SkyCiv and its modules are a powerful set of tools from which users can model, analyze, and design. Due to its intuitive and powerful 3D modeling and analytical capabilities, SkyCiv 3D allows for multitudes of variability for structural engineering projects.


In the case of John Marhoefer, P.E., Managing Partner of Entech Innovative Engineering, the capabilities of SkyCiv provided a robust and adaptive platform for important engineering decisions related to a large children’s climbing structure built within the Ronald Regan Building, the new location of the National Children’s Museum in Washington, D.C.


Dream Machine Project, National Children’s Museum, Washington, D.C.

Type: Institutional

Engineer: Entech Innovative Engineering

Entech Innovative Engineering, founded by John in 1993, is a design, engineer and build company providing specialized structures and mechatronics for industry, science, art, and entertainment clients. Building a special climbing structure for the National Children’s Museum on schedule and within budget, John needed a powerful structural engineering tool to make founded engineering decisions with alacrity.

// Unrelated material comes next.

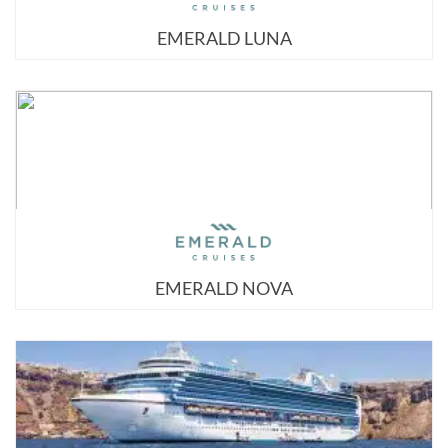
EMERALD LUNA
EMERALD NOVA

“SkyCiv is well designed for the practicing engineer, including straightforward interface and clear results with very friendly and adaptive features,” John said. “Using SkyCiv we are able to develop, optimize, share and document our engineering designs quickly and efficiently. SkyCiv has become an indispensable tool for us.”

About the Project

Located at 1300 Pennsylvania Avenue, Washington D.C., the new location for the National Children’s Museum is between the White House at one end and the U.S. Capitol Building on the other. The Dream Machine is a three-story children’s climbing structure, the creative idea of Gyroscope Studios of Oakland, California, and is THE iconic statement of the museum. It is the large, high profile structure that all the visiting children want to interact with time and time again and keeps them coming back.

While the Gyroscope team defined the creative intent, it became the job of Entech Innovative Engineering to develop the creative design into an engineered and buildable structure on time and within budget.

The Challenge

The National Children’s Museum is tenant - occupying approximately 25,000 square feet of the existing General Services Administration (GSA) Ronald Regan Building originally completed in 1997, the second largest government building in the country. The creative design was developed with simply a passing regard to the constraints and demands of actual engineered structure. To work in the tenant’s space, Entech had to engineer a solution that met the creative and operational objectives while accommodating the constraints, demands and capacities of pre-existing space. This required a considerable amount of iterative engineered design. In more than one instance, as new design developed, new constraints emerged requiring ongoing design re-configurations.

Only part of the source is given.